La determinazione come sentimento guida, sin dall’infanzia. La vita di Alice Filippi, regista nata e cresciuta a Mondovì, è stata da sempre segnata dalla voglia di mettersi in gioco, oltre qualsiasi ostacolo. È stato questo il focus del suo intervento all’edizione 2022 di TEDxCuneo, andata in scena il 26 marzo, di cui Rivista IDEA e IDEAWEBTV.IT sono stati media partner.
Filippi, cos’è, per lei, la determinazione?

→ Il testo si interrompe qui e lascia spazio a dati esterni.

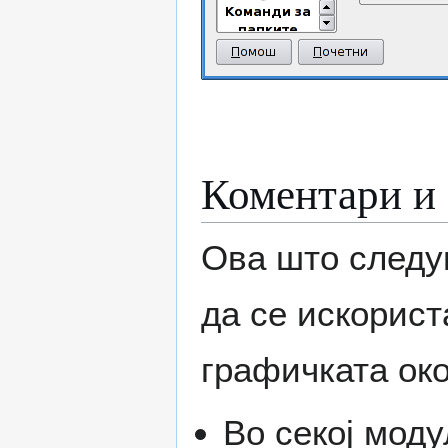
Коментари и
Ова што следу
да се искорис
графичката ок
Во секој моду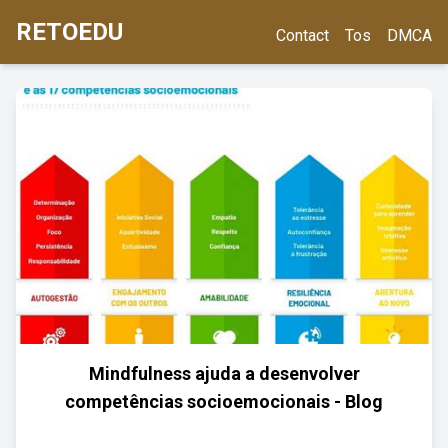
RETOEDU
Contact
Tos
DMCA
Mindfulness ajuda a desenvolver
competências socioemocionais - Blog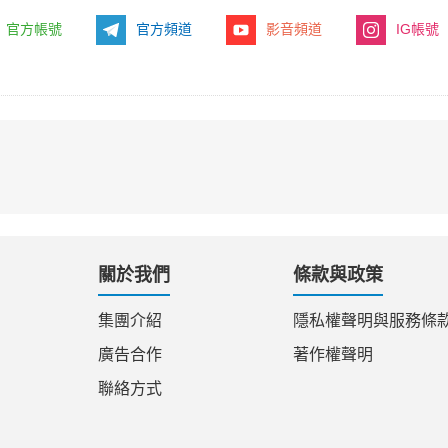
官方帳號
官方頻道
影音頻道
IG帳號
關於我們
條款與政策
集團介紹
隱私權聲明與服務條
廣告合作
著作權聲明
聯絡方式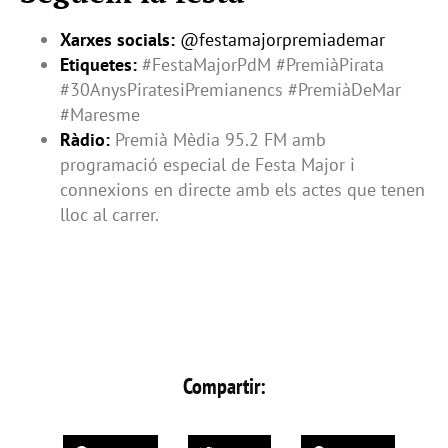
Xarxes socials:
@festamajorpremiademar
Etiquetes:
#FestaMajorPdM #PremiàPirata
#30AnysPiratesiPremianencs #PremiàDeMar
#Maresme
Ràdio:
Premià Mèdia 95.2 FM amb
programació especial de Festa Major i
connexions en directe amb els actes que tenen
lloc al carrer.
Compartir:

«È quella cosa che, nella vita di ciascuno, serve in due diversi momenti. In una prima fase, per individuare l’obiettivo e per focalizzare le tappe intermedie verso il suo raggiungimento. In un secondo momento, per superare gli eventuali cambi di rotta imposti dalla vita e per essere forti di fronte alle avversità. Mi viene in mente una canzone di Brunori Sas…».
Quale?
«I primi versi de “La verità”: “Te ne sei accorto sì / che parti per scalare le montagne / e poi ti fermi al primo ristorante”. La determinazione è quella cosa lì. Quel sentimento che ti fa andare oltre il “primo ristorante” o che, se ti fermi, ti fa capire che il percorso è ancora lungo».

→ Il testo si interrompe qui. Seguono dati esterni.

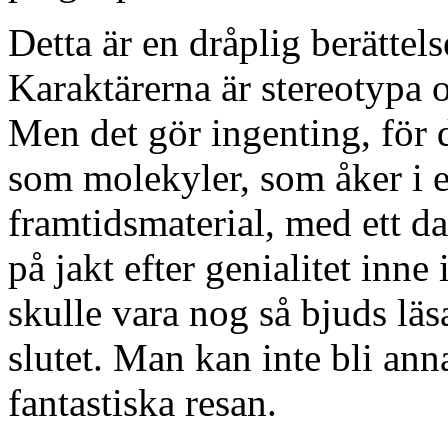
Detta är en dråplig berättel
Karaktärerna är stereotypa 
Men det gör ingenting, för
som molekyler, som åker i 
framtidsmaterial, med ett d
på jakt efter genialitet inn
skulle vara nog så bjuds läs
slutet. Man kan inte bli anna
fantastiska resan.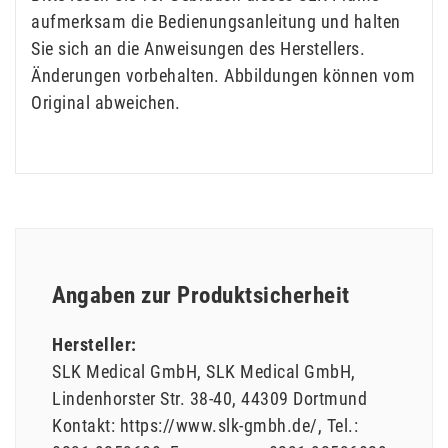
aufmerksam die Bedienungsanleitung und halten
Sie sich an die Anweisungen des Herstellers.
Änderungen vorbehalten. Abbildungen können vom
Original abweichen.
Angaben zur Produktsicherheit
Hersteller:
SLK Medical GmbH
SLK Medical GmbH
Lindenhorster Str.
38-40
44309
Dortmund
Kontakt:
https://www.slk-gmbh.de/
Tel.: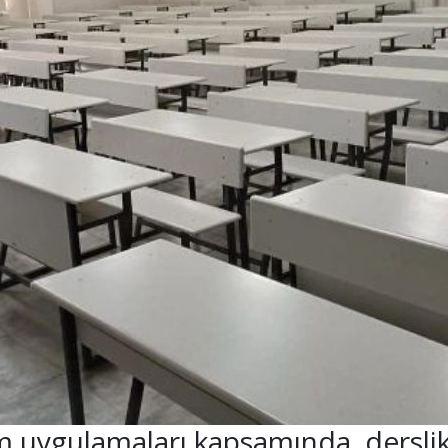
 uygulamaları kapsamında, derslikl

Quanto conta il ruolo degli altri nel percorso di ognuno?
«Credo tanto, soprattutto quando gli altri muovono critiche. Occorre avere la forza per riceverle nel modo corretto, trasformandole in carburante per migliorare. Essere determinati non significa essere testardi: bisogna avere l’obiettività di cogliere i propri errori e correggerli».
Quali sono le discriminazioni invisibili di oggi?

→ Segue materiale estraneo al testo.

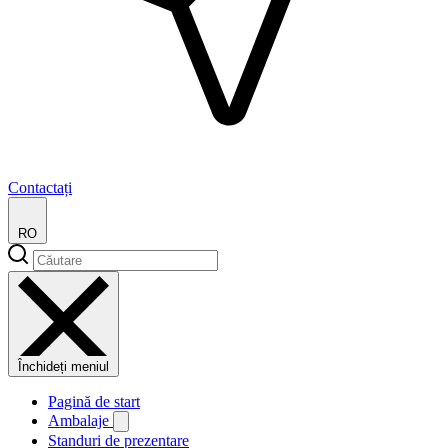
Contactați
RO
Închideți meniul
Pagină de start
Ambalaje
Standuri de prezentare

«Ce ne sono tante. Penso, ad esempio, ai social network, che espongono, specie i giovani, a giudizi immediati. È in questi frangenti che determinazione e stabilità sono fondamentali».
E cosa succede nel mondo del cinema?
«Il mondo del cinema è rappresentativo di un problema di “timing” che riguarda oggi la vita di molte donne. Se si vuole “far carriera”, infatti, il momento cruciale è quello tra i trenta e i quarant’anni, che è però anche la fase ideale per avere una famiglia. L’orologio biologico e quello lavorativo coincidono e rischiano di compromettersi a vicenda. Ecco perché, oltre alla determinazione, serve anche il sostegno della famiglia».
Quanto è aperto il mondo del cinema alle donne?
«Credo che lo sia sempre di più. Il movimento Me Too ha contribuito a questa nuova sensibilità, ma io sono soprattutto legata al concetto di bravura. Quando scelgo un collaboratore, non mi importa del sesso, ma solo delle sue capacità».
Cosa ha provato nel ruolo di regista del film “Sic”, dedicato al grande motociclista, scomparso prematuramente, Marco Simoncelli?
«All’inizio non è stato semplice: avevo bisogno di prepararmi a fondo per potermi presentare al meglio in un ambiente abbastanza “maschile” come quello delle due ruote. In questo, è stato fondamentale il sostegno di mio papà e di mio fratello Luca (noto pilota automobilistico, nda). Ho dovuto studiare, per essere competente e poter dimostrare a Paolo Simoncelli che ero la persona giusta per raccontare il “suo” Marco. Ne è nata un’esperienza bellissima».
Cosa le ha lasciato?
«Tanto, soprattutto a livello umano. Questo perché, quando realizzi un film, racconti una storia, ma in questo caso c’erano da raccontare soprattutto un ragazzo, la sua vita e il suo percorso. Avevo la responsabilità di dover trasmettere Marco nel modo giusto, pur restando nei confini di una narrazione cinematografica».
Un ragazzo… determinato.
«Sì, proprio così. Credo che la determinazione sia il filo conduttore dei protagonisti dei miei tre film. In “’78-Vai piano ma vinci”, c’è la forza di mio padre, che riesce a fuggire dai suoi rapitori. In “Sul più bello”, è Marta a dimostrarci che se vuoi qualcosa, in questo caso l’amore del ragazzo più bello, lo puoi ottenere. “Sic”, infine, è la storia di Marco Simoncelli, un pilota su cui in pochi avrebbero scommesso e che, invece, con la forza d’animo, ha conquistato il tetto del mondo».
E ora?
«Come è solito dire Martin Scorsese, “bisogna sempre avere tre progetti in cantiere”. Sto portando avanti alcune idee: spero possano concretizzarsi. Dopo un film conquisti la fiducia degli addetti ai lavori, ma ogni volta riparti da zero. Ecco perché la determinazione, per me, conta moltissimo».